Włoska pani pilot, która ze swoimi kolegami do końca listopada stacjonowała w Malborku w ramach misji NATO, znalazła na lotnisku bezpańską kotkę. Nie mogła jej zabrać, ale zwierzak znalazł nowy dom w Polsce. Kotkę przygarnął wójt Starego Pola (Pomorze).
Piloci włoskiego lotnictwa wojskowego do końca listopada stacjonowali w Malborku w ramach misji paktu NATO pn. Baltic Air Policing. Polega ona na zabezpieczeniu przestrzeni powietrznej państw północno - wschodniej flanki NATO, czyli Litwy, Łotwy i Estonii.
Podczas działań realizowanych na lotnisku 22. Bazy Lotnictwa Taktycznego w Krasnołęce włoska pani pilot znalazła zabiedzoną, czarno-białą kotkę. Nazwała ją Liquirizia, czyli Lukrecja. Nie mogła jej jednak zabrać do Włoch, więc kotka trafiła do domu tymczasowego. Ogłoszenie adopcyjne przeczytał wójt gminy Stare Pole Marek Szczypior.
- Zobaczyłem tego kota w ogłoszeniu wystawionym w Internecie. Rzucił mi się w oczy i pomyślałem, że go wezmę. Proszę wyobrazić, jakie było moje zdziwienie, kiedy przy odbiorze okazało się, że została ona znaleziona przez włoskich pilotów – opowiada Marek Szczypior, wójt Starego Pola.
To już czwarty kot, który zamieszkał w domu wójta. Lukrecja szybko odnalazła ze starymi domownikami wspólny język.
Gmina pamięta o zwierzętach
Wójt z Lukrecją na rękach pozuje na zdjęciu zamieszczonym na profilu Urzędu Gminy Stare Pole w mediach społecznościowych. Ich wspólną historią chce zainspirować innych mieszkańców gminy. W opublikowanej wiadomości urzędnicy przypominają, że w mroźną zimę koty wolno żyjące mogą nie przetrwać bez pomocy człowieka.

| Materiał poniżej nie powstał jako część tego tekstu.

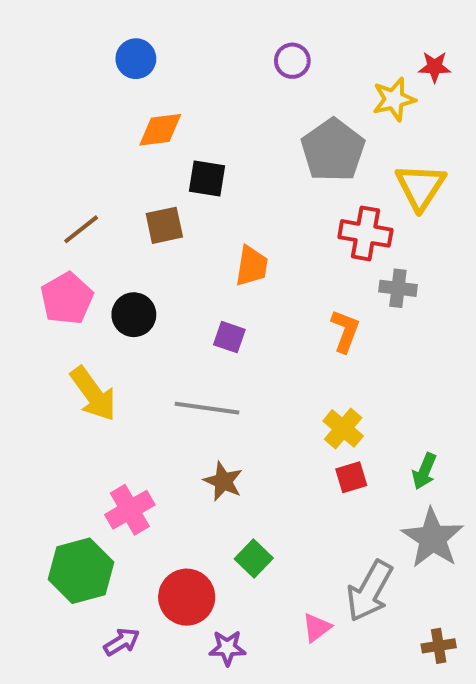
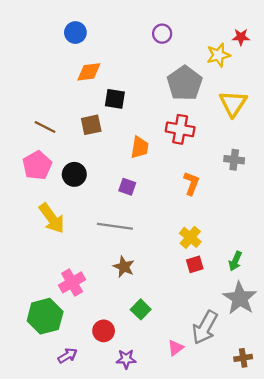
brown line: (81, 229) -> (45, 127), turned 65
red cross: (365, 233) -> (180, 129), moved
gray cross: (398, 288) -> (234, 160), moved
red circle: (187, 597) -> (104, 331), size x0.7

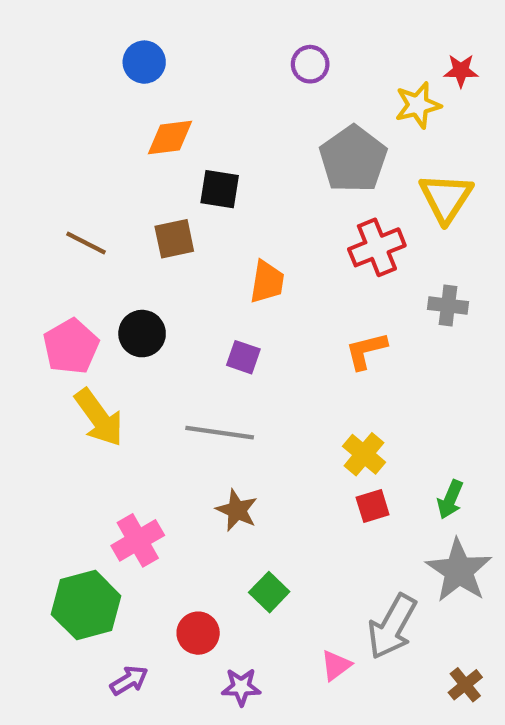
red cross: (180, 129) -> (377, 247), moved, turned -32
pink pentagon: (37, 165) -> (71, 346), moved
orange L-shape: (191, 183) -> (366, 351), turned -125
brown cross: (243, 358) -> (465, 685), turned -30

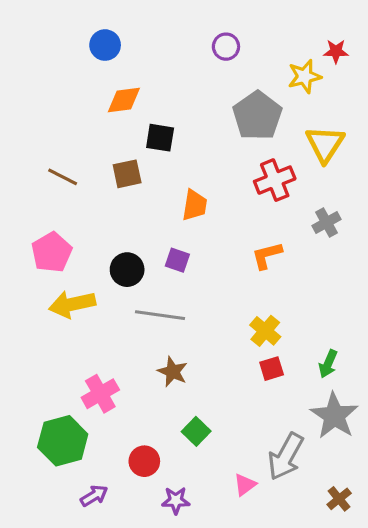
gray cross: (448, 306) -> (326, 222), turned -36
black circle: (142, 334) -> (127, 270), moved
yellow arrow: (99, 418) -> (72, 304), turned 114

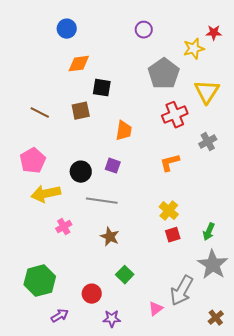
pink cross: (100, 394) -> (64, 227), moved, size x0.7

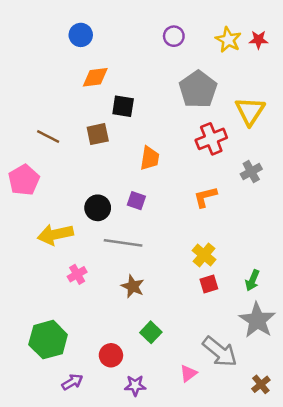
yellow star: (194, 49) -> (228, 40), moved, turned -30
pink pentagon: (33, 161) -> (24, 180), moved
gray arrow: (182, 291) -> (220, 352), turned -80

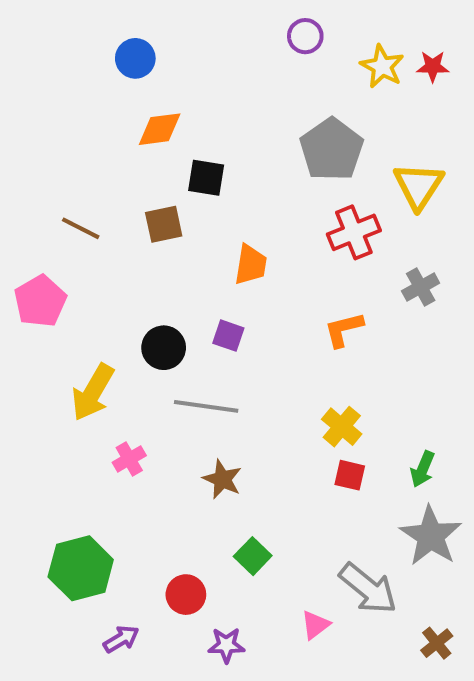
purple circle: (174, 36) -> (305, 36), moved
yellow arrow: (55, 234) -> (93, 392), turned -48
red square: (209, 284) -> (350, 475), turned 30

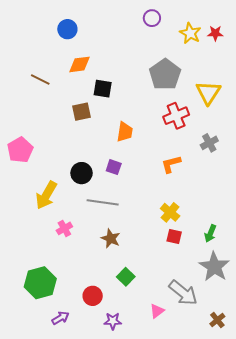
brown line: (81, 228) -> (40, 79), moved

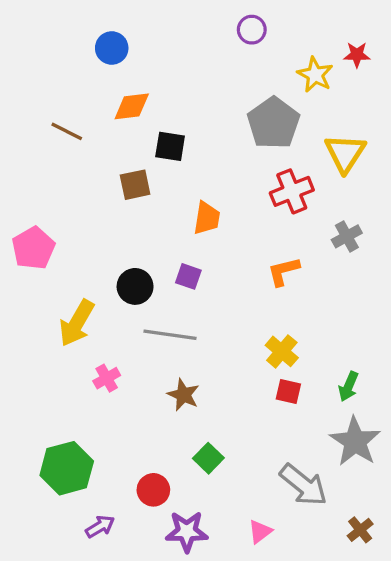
yellow star: (190, 33) -> (315, 75), moved
pink triangle: (157, 311) -> (260, 532), moved
purple star: (113, 321) -> (187, 532), size x1.4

- W naszej gminie jest wielu ludzi o gorącym sercu, którym los tych niezwykle pożytecznych zwierząt nie jest obojętny, którzy zdecydowali się na ich dokarmianie zimą. Przypominamy, że osoba która zgłosi się w Urzędzie Gminy, jako karmiciel kotów wolno żyjących, może nieodpłatnie otrzymać określoną ilość karmy - informują urzędnicy.